(Data Opens)

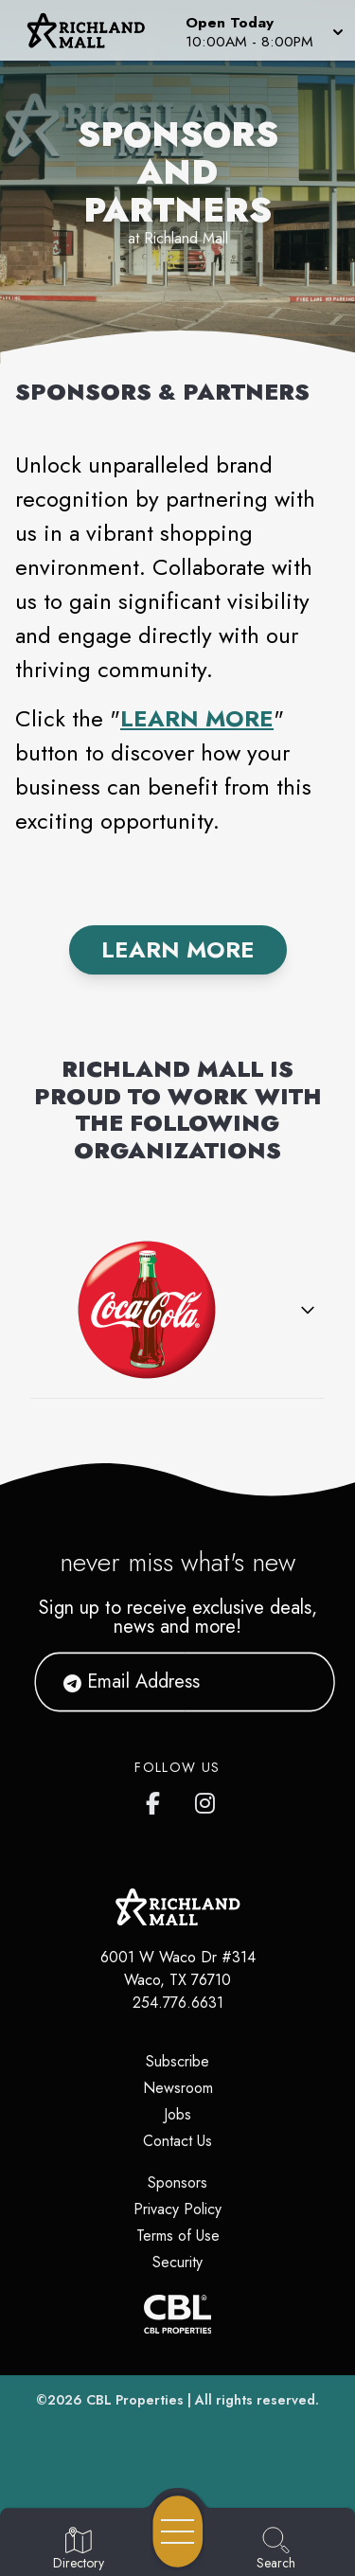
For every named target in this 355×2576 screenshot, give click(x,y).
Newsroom (178, 2088)
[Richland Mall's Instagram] (206, 1799)
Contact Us (177, 2141)
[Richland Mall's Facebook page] (157, 1799)
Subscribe (177, 2061)
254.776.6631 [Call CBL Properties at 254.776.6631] (178, 2002)
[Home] (93, 30)
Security (177, 2262)
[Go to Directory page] (78, 2549)
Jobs (177, 2114)
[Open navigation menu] (178, 2531)
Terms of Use (178, 2235)
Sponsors (177, 2182)
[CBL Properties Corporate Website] (177, 2314)
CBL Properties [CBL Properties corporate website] (135, 2399)
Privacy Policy (177, 2209)
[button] (262, 30)
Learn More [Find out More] (178, 949)
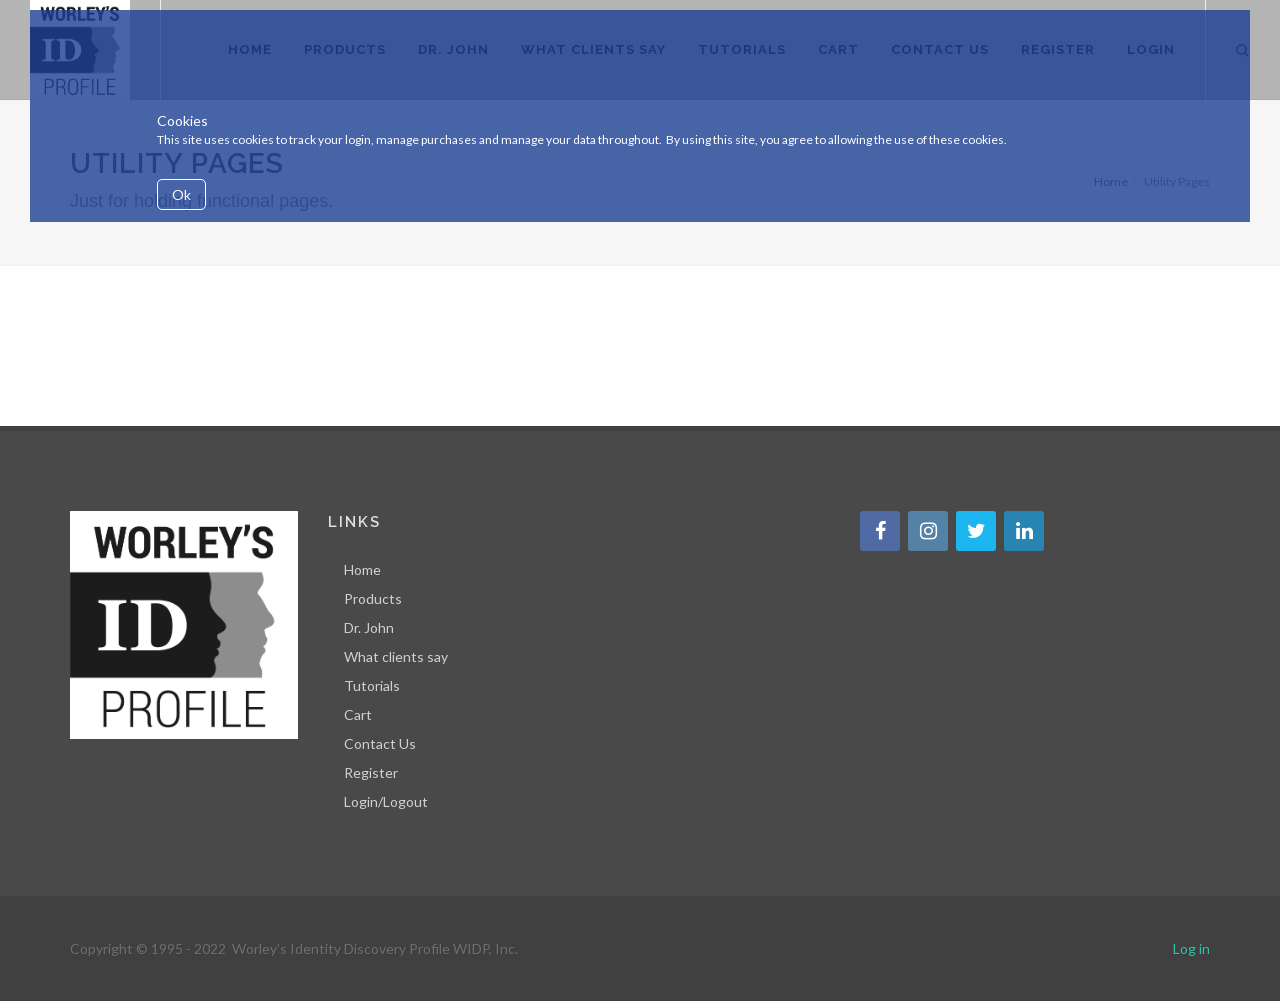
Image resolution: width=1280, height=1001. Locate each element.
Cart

(Data Closes)

# [Exercise description]
Beginning with the first line of the records above, extract each line exactly through the line that holds "[button] (262, 30)", both ends included. Omit pictures.

# [Output below]
For every named target in this 355×2576 screenshot, give click(x,y).
Newsroom (178, 2088)
[Richland Mall's Instagram] (206, 1799)
Contact Us (177, 2141)
[Richland Mall's Facebook page] (157, 1799)
Subscribe (177, 2061)
254.776.6631 [Call CBL Properties at 254.776.6631] (178, 2002)
[Home] (93, 30)
Security (177, 2262)
[Go to Directory page] (78, 2549)
Jobs (177, 2114)
[Open navigation menu] (178, 2531)
Terms of Use (178, 2235)
Sponsors (177, 2182)
[CBL Properties Corporate Website] (177, 2314)
CBL Properties [CBL Properties corporate website] (135, 2399)
Privacy Policy (177, 2209)
[button] (262, 30)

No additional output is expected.